Steve McQueen is the sort of director who never seemed destined for studio filmmaking. His films, including the depressing sex-addiction themed Shame and the Best Picture-winning masterpiece, 12 Years a Slave, are uncompromising, brutal, and explicit to a point that would likely alienate mainstream audiences.
This makes the biggest surprise in Widows — a heist thriller laden with twists — that the film is a digestible crowd-pleaser. McQueen takes his directorial traits and uses them to create a meticulous and suspenseful thriller that feels like a combination of Heat and Set It Up.
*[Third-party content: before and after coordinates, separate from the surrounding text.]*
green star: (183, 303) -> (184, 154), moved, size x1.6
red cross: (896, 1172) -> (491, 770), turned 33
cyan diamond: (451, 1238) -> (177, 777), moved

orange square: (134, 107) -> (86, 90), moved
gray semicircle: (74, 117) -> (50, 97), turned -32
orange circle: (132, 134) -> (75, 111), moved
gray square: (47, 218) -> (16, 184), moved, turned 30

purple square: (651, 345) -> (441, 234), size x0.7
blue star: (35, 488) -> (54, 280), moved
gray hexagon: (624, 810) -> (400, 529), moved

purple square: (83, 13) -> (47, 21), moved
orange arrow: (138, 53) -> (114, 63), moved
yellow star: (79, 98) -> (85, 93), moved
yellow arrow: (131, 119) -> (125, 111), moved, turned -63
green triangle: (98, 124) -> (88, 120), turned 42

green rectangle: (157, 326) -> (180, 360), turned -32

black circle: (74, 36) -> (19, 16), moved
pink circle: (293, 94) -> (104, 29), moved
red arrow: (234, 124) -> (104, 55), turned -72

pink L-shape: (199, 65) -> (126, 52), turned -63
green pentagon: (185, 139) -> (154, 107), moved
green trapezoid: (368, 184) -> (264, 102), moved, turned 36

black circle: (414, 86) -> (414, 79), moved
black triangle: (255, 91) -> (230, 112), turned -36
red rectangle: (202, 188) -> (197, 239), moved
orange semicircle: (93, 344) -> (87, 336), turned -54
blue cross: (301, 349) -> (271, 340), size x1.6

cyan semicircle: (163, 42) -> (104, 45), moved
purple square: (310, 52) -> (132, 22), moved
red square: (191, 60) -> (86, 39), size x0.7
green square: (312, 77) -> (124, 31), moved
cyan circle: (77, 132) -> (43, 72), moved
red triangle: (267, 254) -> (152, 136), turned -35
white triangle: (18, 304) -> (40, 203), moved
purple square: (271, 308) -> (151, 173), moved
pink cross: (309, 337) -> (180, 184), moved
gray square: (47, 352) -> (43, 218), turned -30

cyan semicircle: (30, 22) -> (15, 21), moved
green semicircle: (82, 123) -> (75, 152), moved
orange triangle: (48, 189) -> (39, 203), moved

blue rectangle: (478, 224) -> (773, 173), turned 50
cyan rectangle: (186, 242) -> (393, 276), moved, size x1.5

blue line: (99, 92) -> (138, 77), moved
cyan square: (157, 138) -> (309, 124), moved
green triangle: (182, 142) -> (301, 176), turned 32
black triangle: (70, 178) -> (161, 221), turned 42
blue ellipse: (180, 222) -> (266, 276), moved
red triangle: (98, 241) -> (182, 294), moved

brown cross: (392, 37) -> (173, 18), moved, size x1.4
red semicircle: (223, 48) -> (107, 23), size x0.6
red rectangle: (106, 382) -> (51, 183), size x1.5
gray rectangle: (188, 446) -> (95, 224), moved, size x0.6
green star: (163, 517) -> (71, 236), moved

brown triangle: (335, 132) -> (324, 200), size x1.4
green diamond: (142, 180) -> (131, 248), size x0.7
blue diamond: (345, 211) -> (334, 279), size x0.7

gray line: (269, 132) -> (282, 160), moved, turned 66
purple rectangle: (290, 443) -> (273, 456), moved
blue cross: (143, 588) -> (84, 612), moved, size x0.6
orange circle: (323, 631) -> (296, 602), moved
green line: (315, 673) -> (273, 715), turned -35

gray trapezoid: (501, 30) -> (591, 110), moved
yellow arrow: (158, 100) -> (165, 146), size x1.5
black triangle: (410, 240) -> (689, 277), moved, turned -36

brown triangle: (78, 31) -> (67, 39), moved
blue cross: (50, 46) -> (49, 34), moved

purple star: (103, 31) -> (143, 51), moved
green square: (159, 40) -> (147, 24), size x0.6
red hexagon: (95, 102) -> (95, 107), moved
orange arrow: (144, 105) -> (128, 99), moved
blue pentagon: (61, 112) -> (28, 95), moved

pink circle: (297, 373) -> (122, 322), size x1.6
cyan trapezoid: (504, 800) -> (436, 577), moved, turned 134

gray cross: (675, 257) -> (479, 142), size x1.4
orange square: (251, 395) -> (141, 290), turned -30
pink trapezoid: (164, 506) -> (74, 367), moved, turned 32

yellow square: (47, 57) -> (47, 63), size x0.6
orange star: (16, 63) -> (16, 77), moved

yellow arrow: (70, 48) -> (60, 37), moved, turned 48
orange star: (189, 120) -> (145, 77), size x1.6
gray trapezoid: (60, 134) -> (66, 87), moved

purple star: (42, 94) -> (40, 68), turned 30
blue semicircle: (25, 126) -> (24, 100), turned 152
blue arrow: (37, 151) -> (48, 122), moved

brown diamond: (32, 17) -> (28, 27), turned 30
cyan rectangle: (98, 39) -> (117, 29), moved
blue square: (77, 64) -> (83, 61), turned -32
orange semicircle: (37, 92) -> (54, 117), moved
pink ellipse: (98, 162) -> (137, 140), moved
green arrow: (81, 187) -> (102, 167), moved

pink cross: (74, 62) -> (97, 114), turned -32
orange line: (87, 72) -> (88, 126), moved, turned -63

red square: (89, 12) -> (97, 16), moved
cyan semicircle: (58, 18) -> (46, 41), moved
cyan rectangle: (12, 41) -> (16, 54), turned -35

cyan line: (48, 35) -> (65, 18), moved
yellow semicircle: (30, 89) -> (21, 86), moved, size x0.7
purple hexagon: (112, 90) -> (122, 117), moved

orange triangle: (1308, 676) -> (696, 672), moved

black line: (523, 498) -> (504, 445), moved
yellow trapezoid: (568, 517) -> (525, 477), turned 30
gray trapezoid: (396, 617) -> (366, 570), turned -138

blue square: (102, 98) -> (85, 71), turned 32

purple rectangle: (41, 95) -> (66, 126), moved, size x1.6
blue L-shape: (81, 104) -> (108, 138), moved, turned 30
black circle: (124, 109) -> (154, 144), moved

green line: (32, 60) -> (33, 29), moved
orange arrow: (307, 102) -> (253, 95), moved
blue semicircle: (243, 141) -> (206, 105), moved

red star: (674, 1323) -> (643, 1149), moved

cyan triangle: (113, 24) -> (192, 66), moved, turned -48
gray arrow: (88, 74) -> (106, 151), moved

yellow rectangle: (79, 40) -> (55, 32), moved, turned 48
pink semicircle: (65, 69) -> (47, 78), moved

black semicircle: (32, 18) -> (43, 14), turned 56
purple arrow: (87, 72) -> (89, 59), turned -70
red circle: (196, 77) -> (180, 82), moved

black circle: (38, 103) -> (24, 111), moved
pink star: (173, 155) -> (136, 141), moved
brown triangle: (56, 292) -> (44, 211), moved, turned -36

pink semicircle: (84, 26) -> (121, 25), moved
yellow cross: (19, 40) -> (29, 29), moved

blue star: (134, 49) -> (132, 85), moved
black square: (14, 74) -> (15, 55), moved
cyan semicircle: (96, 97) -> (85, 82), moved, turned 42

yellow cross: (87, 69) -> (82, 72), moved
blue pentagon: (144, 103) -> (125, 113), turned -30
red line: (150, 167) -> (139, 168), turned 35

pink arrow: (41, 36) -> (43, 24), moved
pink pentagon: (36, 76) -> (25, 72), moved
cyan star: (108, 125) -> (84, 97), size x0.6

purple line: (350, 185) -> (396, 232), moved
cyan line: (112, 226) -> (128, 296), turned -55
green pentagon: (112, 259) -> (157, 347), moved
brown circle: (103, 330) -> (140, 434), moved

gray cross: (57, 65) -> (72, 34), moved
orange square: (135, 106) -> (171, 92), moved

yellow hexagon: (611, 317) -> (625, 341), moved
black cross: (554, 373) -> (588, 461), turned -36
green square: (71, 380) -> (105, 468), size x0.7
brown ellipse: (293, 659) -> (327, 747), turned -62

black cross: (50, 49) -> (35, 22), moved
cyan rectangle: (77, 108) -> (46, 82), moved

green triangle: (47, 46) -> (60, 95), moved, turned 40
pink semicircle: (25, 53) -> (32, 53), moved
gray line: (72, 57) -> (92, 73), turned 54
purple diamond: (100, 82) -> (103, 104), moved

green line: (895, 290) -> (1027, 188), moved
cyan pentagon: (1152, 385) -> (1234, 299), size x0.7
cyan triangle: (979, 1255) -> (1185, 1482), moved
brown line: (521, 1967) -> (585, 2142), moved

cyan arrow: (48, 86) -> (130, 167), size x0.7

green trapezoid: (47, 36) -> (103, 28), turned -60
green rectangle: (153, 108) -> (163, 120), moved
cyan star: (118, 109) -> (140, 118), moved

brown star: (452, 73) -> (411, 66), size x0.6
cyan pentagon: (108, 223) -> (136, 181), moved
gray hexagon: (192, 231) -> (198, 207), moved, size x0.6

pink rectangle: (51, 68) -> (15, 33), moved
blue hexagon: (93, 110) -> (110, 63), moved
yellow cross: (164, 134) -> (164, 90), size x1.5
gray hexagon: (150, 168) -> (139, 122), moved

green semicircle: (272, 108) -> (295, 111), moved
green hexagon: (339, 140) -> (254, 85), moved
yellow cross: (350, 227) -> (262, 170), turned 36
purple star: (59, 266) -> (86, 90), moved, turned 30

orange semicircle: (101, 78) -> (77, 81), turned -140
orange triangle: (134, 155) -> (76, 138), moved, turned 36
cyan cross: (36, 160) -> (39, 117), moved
It’s refreshingly old-school in its execution, but filled with timely social content.
Screenwriter Gillian Flynn’s (Gone Girl, Sharp Objects) fingerprints are all over this film, which is loosely based on a BBC miniseries of the same name. In it, Viola Davis plays Veronica, the wife of a recently deceased career criminal (Liam Neeson) who stole $2 million from a politician with gang ties named Jamal (Brian Tyree Henry). Now, with Jamal breathing down her neck for the money her husband stole, Veronica decides to utilize plans her husband left behind to pull off a heist worth $5 million.
Her crew: the widows of her husband’s partners, including a single mom struggling to keep her store open (Michelle Rodriguez) and a trophy wife turned escort (Elizabeth Debicki). The titular widows are fascinating, complex characters that would feel right at home in one of Flynn’s novels, while each member of the large supporting ensemble is memorable in their own right.
Veronica is a particularly complicated protagonist, and the best screen role Viola Davis has been given since breaking onto the scene almost ten years ago. In some ways, it plays to all her best characteristics as a performer: the trailers and TV spots all hinge around her line, “No one thinks we have the balls to pull this off,” while other scenes find her critiquing her crime-mates for crying or running late.
Fans of the “stern Viola Davis” persona will leave the theater happy, but there is an undercurrent of desperation and pain in all of her scenes—particularly when she’s alone. As Flynn unfolds Veronica’s tragic backstory, and reveals her true intentions in pulling off the heist, Davis creates an emotional through-line for what could have been a cold, calculated thriller. The emotional bursts are short, yes, but Davis makes them all land.
But Widows is one of those films where virtually every character with a speaking role is played by a recognizable face. Elizabeth Debicki is the closest the film has to a co-lead, and she kills every one of her scenes in the sort of scene-stealing turn that should push her into the echelon of A-list stars. Cynthia Erivo, meanwhile, continues her great year onscreen as someone the widows recruit to help with the job. This is a quiet, intensely physical performance that Erivo totally sells.
And then there are the villains. Henry is intimidating whenever he’s on screen, but its Daniel Kaluuya who emerges as the more memorable antagonist. He’s terrifying whenever he’s onscreen, with Kaluuya’s physical choices and cold stare selling what could have been cartoonish in another performer’s hands.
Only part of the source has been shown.